The real question is 'how do your disseminate that information in a way people can trust'?

 

Because the media are a 'well oiled' propaganda machine. They're not going to publish the information that leads to their own downfall. They even appear to have a gentleman's agreement not to publish dirt on each other (with exception for when they get into a direct scrap with one another, EG Fox versus CNN).

 

For example, you'll never see any of the media outlets publishing the Project Veritas' 'nothing burger' discovery of the New York Times, or if you do; it's heavily distorted and buried (Project Veritas often finds itself at the focus of slanderous or dishonest information).

 

Any countering outlet or an honest outlet gets attacked and berated.

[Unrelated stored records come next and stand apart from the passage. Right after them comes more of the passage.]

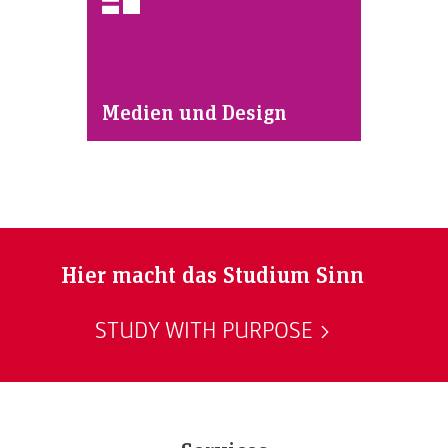
Medien und Design
Hier macht das Studium Sinn
STUDY WITH PURPOSE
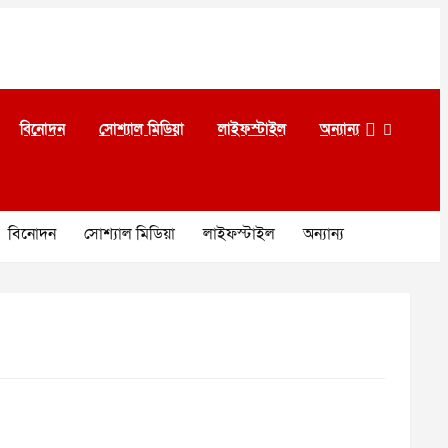
বিনোদন
সোশ্যাল মিডিয়া
লাইফস্টাইল
অন্যান্য
বিনোদন
সোশ্যাল মিডিয়া
লাইফস্টাইল
অন্যান্য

Anything not of the lying media is supposedly 'fake news'. Anything on YouTube (prior to it's censorship - something they all egged on for) is 'terrorism' or 'alt-right' or 'trolls'. If it's Twitter or Facebook it's supposedly 'Russian bots' (despite numerous instances involving real people who are clearly not bots).

 

The issue isn't getting dirt on them - that shit is easy, they don't even hide it.

 

It's getting the dirt to the people who need to know it, it's getting it out there via uncensored platforms that can resist attacks and government legislation (read: abusive censorship practices like 'blackbox AI' that censors content - see Thesera May's craziness), and in a way the people can easily access and trust, that is content neutral and isn't subject to the same level of editorial bias.

 

Even if we knocked out the media outlets now, another abusive monopoly or media outlet would simply take their place.

 

Two options: develop an alternative, or legislate, legislate, legislate.

 

People need to develop the BitTorrent equal to chat, or even video (and no, not BitChute: that's FBI).

J.TrIDr3ESpPJEs ID: 517d75 June 5, 2018, 1:29 p.m. No.1641831   🗄️.is 🔗kun

>>1640558

I'm not saying to 'off' him (you misread me).

 

My whole point is he hasn't been offed already because he's a part of them. Real truthers, conspiracy theorists etc often end up dead (especially vehicular 'accidents' of some sort: Michael Hastings, or suicides: Dr David Kelly, for example) or threatened in some way.

 

Never would I propose death as a general solution to anything, with the very extreme exception being possibly sick and twisted pedophiles (to be fair, keeping them alive in jail with the full exposure of people knowing them as pedos/rapists strikes me as more of a punishment, especially when 'prison justice' kicks in).